Nach diesen Geschichten versuchte Gott Abraham. Nach diesen Geschichten. Die drohenden Worte der himmlischen Gäste im Hain Manne waren in Erfüllung gegangen. Sodom und Gomorrha, die sündenbefleckten, schuldbeladenen Städte waren schauerlich untergegangen. Aber auch die verheißungsreichen Worte dieser edeln Gäste, daß nach einem Jahre, Sarah, Abrahams Weib, wenn auch alt und betagt, einen Sohn haben solle, waren in Erfüllung gegangen - das Unglaubliche war geschehen. Sarah gab Abraham einen Sohn in seinem Alter, um die Zeit, die ihm Gott geredet hatte und Abraham hieß ihn Isaac, (21, 3.) d. h, man wird lachen, man wird sich seiner freuen, der Freudenbringer. In stiller, heiliger Freude weidete sich Abraham an dem Anblick des geliebten Kindes, aus dessen Augen ihm die seligste Zukunft entgegenlachte. Dann zog er nach Berseba, pflanzte Bäume und predigte daselbst von dem Namen des Herrn, des ewigen Gottes und zwar eine lange Zeit. Während derselben wuchs Isaac, der Sohn der Verheißung, zum Jüngling und Manne auf; denn wir finden, als er nach dem, bald darauf erfolgten Tode seiner Mutter, etwas später Rebecca in die Hütte seiner Mutter führte, sein Alter angegeben. Es heißt: er war vierzig Jahr alt, da er die Rebecca zum Weibe nahm. (25, 21.)
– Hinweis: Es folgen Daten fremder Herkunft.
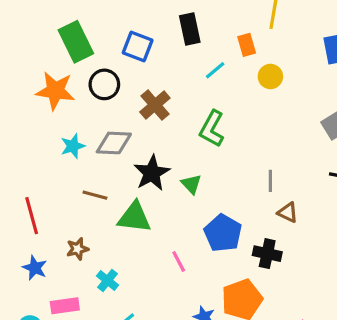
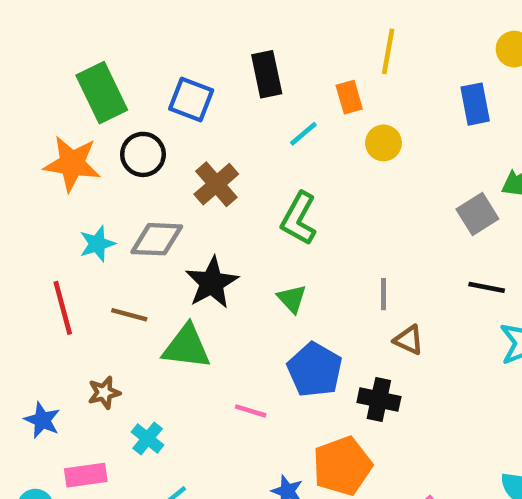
green triangle: (191, 184) -> (292, 299), moved
red line: (32, 216) -> (63, 308), moved
pink line: (179, 262) -> (251, 411), turned -45

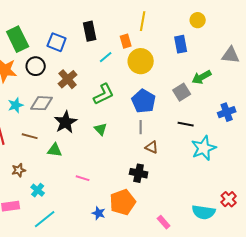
yellow circle: (384, 143) -> (141, 61), size x1.6
green L-shape: (299, 219) -> (104, 94), turned -145
green triangle: (187, 347) -> (55, 150), size x0.7
blue pentagon: (315, 370) -> (144, 101), moved

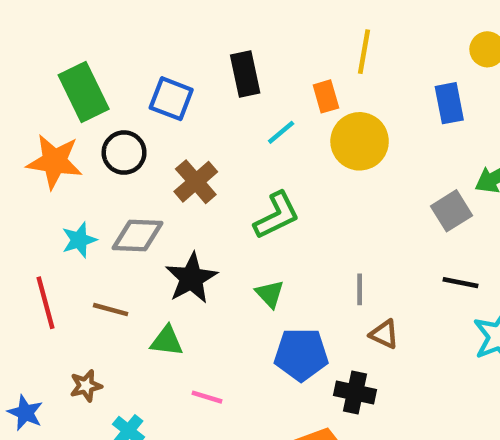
blue pentagon: (144, 101) -> (301, 354), moved, turned -30
pink line: (83, 178) -> (207, 397), moved

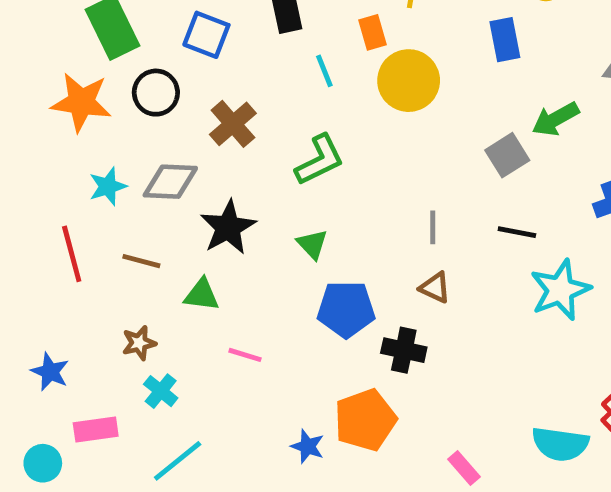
cyan line: (281, 132) -> (324, 71), turned -72
gray line: (360, 289) -> (433, 227), moved
brown star: (86, 386) -> (139, 343), moved

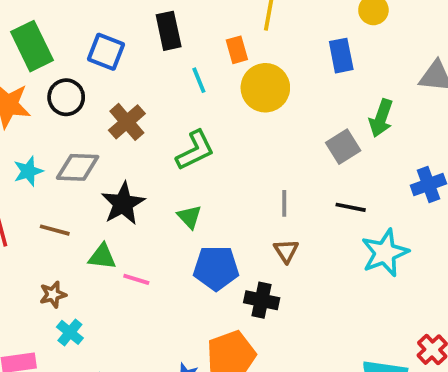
green arrow: (555, 119) -> (381, 118), turned -42
brown triangle: (435, 288) -> (286, 251), turned 32
pink line: (245, 355) -> (136, 279), moved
Da - nach diesen Geschichten - versuchte Gott Abraham. Wie, lese ich richtig: Gott versuchte Abraham? Sagt nicht ein heiliger Apostel: Gott versucht Niemand (Jac. 1, 13.) und hier versucht er Abraham, seinen treuen Freund? Meine Freunde, es ist ein großer Unterschied zwischen Versuchung und Versuchung! Jede Versuchung zwar bietet die Möglichkeit zum Abfall, zur Untreue, zur Vergessenheit Gottes dar; aber es giebt Versuchungen, die unmittelbar zum Bösen reizen und locken, die offenbar den Schaden und das Verderben des Menschen beabsichtigen und auf den Umsturz der Seele hinarbeiten. Diese sind nicht von Gott, denn, so fährt der heilige Apostel fort, dessen Worte ich eben anführte, Gott ist nicht ein Versucher zum Bösen. Er ist seinem Wesen nach lauter Licht und keine Finsterniß in ihm; wie sollte er, der zu den Menschen spricht: ihr sollt heilig sein, Reiz zu bösen und sündlichen Dingen in uns wirken? Nein, das sind vielmehr Angriffe aus der Hölle, aber das ist es, was wir mit dem tiefsten Ernste bedenken müssen, diesen Angriffen der finstern Mächte ist jeder Mensch, bin ich, bist du ausgesetzt; um ihre gnädige Abwendung bitten wir täglich: führe uns nicht in Versuchung, bitten, wie es Luther so trefflich erklärt, „Gott wolle uns behüten und erhalten, daß uns der Teufel, die Welt und unser Fleisch nicht betrüge, noch verführe in Mißglauben, Verzweiflung und andre große Schanden und Laster, und ob wir damit angefochten würden, daß wir doch endlich gewinnen und den Sieg behalten.“ Ob wir damit angefochten werden, das wollen auch die beherzigen, welche Gnade empfangen haben, daß ein neues Leben, ein neues Wesen des Geistes sich in ihnen entfaltet hat. Haltet euch auf die Anläufe des Versuchers gefaßt! Dünket euch nicht, als ob nun kein Zunder mehr an euch sei, den er mit seinem Hauche zur Gluth anfachen könne! Er hat sich in der Wüste an den Heiligen Gottes auf dreifache Weise gewagt; er versucht uns auf mannigfachen Wegen; er hat unter den Jüngern des Herrn den einen zur Verleugnung gebracht, den andern zum Verrath und zur Verzweiflung fortgerissen. So hütet euch denn, daß nicht, wie Eva durch das listige Zischen der Schlange betrogen ward, durch sein Einflüstern eure Sinne verrücket werden von der Einfalt in Christo!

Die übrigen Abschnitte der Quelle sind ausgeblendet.